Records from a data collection
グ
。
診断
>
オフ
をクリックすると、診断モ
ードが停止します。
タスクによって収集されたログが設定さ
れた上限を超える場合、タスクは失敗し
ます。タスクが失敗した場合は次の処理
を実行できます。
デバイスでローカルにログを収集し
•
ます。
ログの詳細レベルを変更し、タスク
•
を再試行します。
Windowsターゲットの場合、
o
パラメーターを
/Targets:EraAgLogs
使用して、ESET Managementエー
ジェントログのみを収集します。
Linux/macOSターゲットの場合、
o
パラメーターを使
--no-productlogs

==

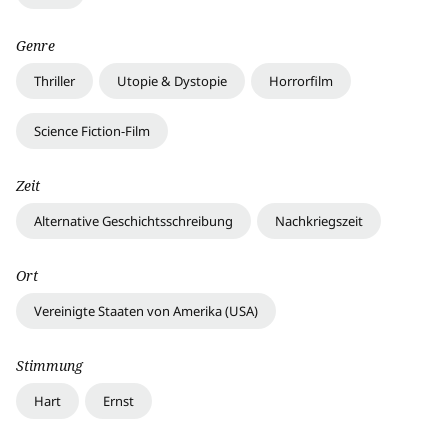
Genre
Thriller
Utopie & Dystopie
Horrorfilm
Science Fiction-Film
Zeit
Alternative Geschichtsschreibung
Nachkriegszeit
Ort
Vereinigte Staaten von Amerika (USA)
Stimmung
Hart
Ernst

...

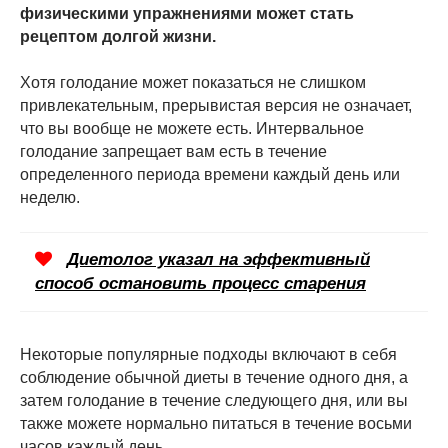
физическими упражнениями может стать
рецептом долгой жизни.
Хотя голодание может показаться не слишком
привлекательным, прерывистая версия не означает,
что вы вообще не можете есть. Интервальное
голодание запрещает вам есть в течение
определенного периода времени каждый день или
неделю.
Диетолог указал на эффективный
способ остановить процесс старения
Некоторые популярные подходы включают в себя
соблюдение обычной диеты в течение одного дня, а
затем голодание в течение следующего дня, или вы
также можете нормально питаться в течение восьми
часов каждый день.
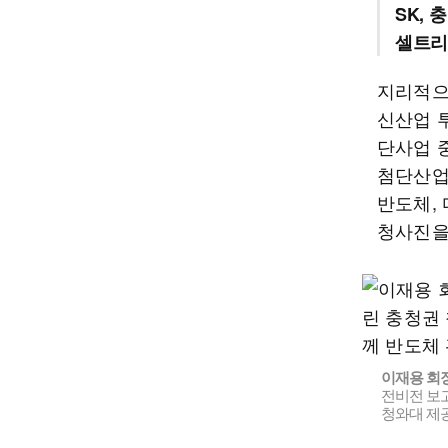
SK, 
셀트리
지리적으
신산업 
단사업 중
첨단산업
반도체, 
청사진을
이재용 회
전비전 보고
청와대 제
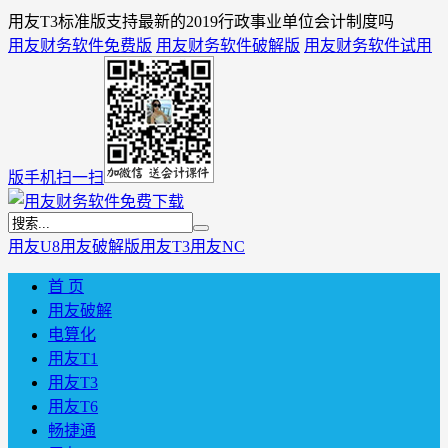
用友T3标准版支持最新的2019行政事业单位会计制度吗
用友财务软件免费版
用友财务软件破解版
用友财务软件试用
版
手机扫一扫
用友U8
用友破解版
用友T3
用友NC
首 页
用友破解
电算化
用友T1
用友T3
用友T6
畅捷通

Exercise prompt:
In the records above, find each line with the string "течение" and list it.

Written solution:
голодание запрещает вам есть в течение
соблюдение обычной диеты в течение одного дня, а
затем голодание в течение следующего дня, или вы
также можете нормально питаться в течение восьми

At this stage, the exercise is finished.